** What you have to do **
When you copy the records, keep every word exact and leave the pictures out.

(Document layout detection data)
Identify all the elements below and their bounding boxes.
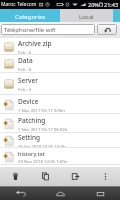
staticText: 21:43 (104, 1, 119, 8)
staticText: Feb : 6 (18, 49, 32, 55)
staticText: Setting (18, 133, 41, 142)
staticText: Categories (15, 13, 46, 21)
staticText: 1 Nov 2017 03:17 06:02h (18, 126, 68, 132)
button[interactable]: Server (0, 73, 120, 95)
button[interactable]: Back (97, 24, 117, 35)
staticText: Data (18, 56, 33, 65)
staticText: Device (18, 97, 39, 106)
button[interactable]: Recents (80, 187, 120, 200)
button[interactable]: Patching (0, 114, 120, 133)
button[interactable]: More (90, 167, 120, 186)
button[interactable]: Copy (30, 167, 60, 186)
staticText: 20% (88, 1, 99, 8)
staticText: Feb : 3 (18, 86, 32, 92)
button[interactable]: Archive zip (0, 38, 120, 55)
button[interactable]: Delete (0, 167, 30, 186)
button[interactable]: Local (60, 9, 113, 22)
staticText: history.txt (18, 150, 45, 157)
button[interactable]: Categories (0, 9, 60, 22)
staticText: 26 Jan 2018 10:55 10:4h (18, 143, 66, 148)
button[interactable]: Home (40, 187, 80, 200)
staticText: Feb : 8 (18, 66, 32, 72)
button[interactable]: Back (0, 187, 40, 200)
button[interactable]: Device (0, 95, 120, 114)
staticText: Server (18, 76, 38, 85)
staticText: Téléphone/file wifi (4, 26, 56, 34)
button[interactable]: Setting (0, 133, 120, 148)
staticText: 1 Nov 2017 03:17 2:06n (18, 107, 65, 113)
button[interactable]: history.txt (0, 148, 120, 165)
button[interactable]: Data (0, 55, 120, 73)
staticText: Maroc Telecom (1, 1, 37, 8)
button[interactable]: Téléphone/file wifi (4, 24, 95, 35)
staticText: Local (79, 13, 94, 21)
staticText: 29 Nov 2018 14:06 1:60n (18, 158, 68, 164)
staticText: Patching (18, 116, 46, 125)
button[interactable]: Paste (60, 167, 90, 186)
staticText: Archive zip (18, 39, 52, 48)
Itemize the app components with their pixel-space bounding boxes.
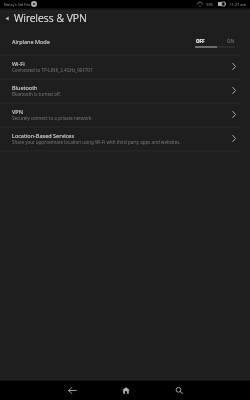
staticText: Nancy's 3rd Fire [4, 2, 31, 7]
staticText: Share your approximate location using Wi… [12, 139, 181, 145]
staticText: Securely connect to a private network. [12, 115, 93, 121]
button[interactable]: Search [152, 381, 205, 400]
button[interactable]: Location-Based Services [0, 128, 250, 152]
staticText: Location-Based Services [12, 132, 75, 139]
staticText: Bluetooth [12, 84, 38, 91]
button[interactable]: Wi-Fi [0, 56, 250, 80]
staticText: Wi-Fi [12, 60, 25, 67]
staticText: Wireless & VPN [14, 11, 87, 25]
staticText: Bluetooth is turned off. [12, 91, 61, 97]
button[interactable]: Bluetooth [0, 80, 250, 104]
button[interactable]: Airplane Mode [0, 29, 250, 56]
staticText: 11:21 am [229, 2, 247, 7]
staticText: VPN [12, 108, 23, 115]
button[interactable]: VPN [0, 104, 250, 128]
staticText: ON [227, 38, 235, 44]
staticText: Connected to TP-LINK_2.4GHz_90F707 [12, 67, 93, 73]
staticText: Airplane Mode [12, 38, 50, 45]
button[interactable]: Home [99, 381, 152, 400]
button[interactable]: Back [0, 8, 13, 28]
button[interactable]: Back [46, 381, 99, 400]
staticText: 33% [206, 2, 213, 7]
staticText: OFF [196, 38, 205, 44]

** Solution to this problem **
Identify all the elements below and their bounding boxes.
staticText: 21:43 (104, 1, 119, 8)
staticText: Feb : 6 (18, 49, 32, 55)
staticText: Setting (18, 133, 41, 142)
staticText: Categories (15, 13, 46, 21)
staticText: 1 Nov 2017 03:17 06:02h (18, 126, 68, 132)
button[interactable]: Server (0, 73, 120, 95)
button[interactable]: Back (97, 24, 117, 35)
staticText: Data (18, 56, 33, 65)
staticText: Device (18, 97, 39, 106)
button[interactable]: Recents (80, 187, 120, 200)
button[interactable]: Patching (0, 114, 120, 133)
button[interactable]: More (90, 167, 120, 186)
button[interactable]: Copy (30, 167, 60, 186)
staticText: 20% (88, 1, 99, 8)
staticText: Feb : 3 (18, 86, 32, 92)
button[interactable]: Archive zip (0, 38, 120, 55)
button[interactable]: Delete (0, 167, 30, 186)
button[interactable]: Local (60, 9, 113, 22)
staticText: history.txt (18, 150, 45, 157)
button[interactable]: Categories (0, 9, 60, 22)
staticText: 26 Jan 2018 10:55 10:4h (18, 143, 66, 148)
button[interactable]: Home (40, 187, 80, 200)
staticText: Feb : 8 (18, 66, 32, 72)
button[interactable]: Back (0, 187, 40, 200)
button[interactable]: Device (0, 95, 120, 114)
staticText: Server (18, 76, 38, 85)
staticText: Téléphone/file wifi (4, 26, 56, 34)
button[interactable]: Setting (0, 133, 120, 148)
staticText: 1 Nov 2017 03:17 2:06n (18, 107, 65, 113)
button[interactable]: history.txt (0, 148, 120, 165)
button[interactable]: Data (0, 55, 120, 73)
staticText: Maroc Telecom (1, 1, 37, 8)
button[interactable]: Téléphone/file wifi (4, 24, 95, 35)
staticText: Local (79, 13, 94, 21)
staticText: 29 Nov 2018 14:06 1:60n (18, 158, 68, 164)
staticText: Patching (18, 116, 46, 125)
button[interactable]: Paste (60, 167, 90, 186)
staticText: Archive zip (18, 39, 52, 48)
Itemize the app components with their pixel-space bounding boxes.
staticText: Nancy's 3rd Fire [4, 2, 31, 7]
staticText: Share your approximate location using Wi… [12, 139, 181, 145]
staticText: Securely connect to a private network. [12, 115, 93, 121]
button[interactable]: Search [152, 381, 205, 400]
button[interactable]: Location-Based Services [0, 128, 250, 152]
staticText: Location-Based Services [12, 132, 75, 139]
staticText: Bluetooth [12, 84, 38, 91]
button[interactable]: Wi-Fi [0, 56, 250, 80]
staticText: Wi-Fi [12, 60, 25, 67]
staticText: Wireless & VPN [14, 11, 87, 25]
staticText: Bluetooth is turned off. [12, 91, 61, 97]
button[interactable]: Bluetooth [0, 80, 250, 104]
button[interactable]: Airplane Mode [0, 29, 250, 56]
staticText: 11:21 am [229, 2, 247, 7]
staticText: VPN [12, 108, 23, 115]
button[interactable]: VPN [0, 104, 250, 128]
staticText: ON [227, 38, 235, 44]
staticText: Connected to TP-LINK_2.4GHz_90F707 [12, 67, 93, 73]
staticText: Airplane Mode [12, 38, 50, 45]
button[interactable]: Home [99, 381, 152, 400]
button[interactable]: Back [0, 8, 13, 28]
button[interactable]: Back [46, 381, 99, 400]
staticText: 33% [206, 2, 213, 7]
staticText: OFF [196, 38, 205, 44]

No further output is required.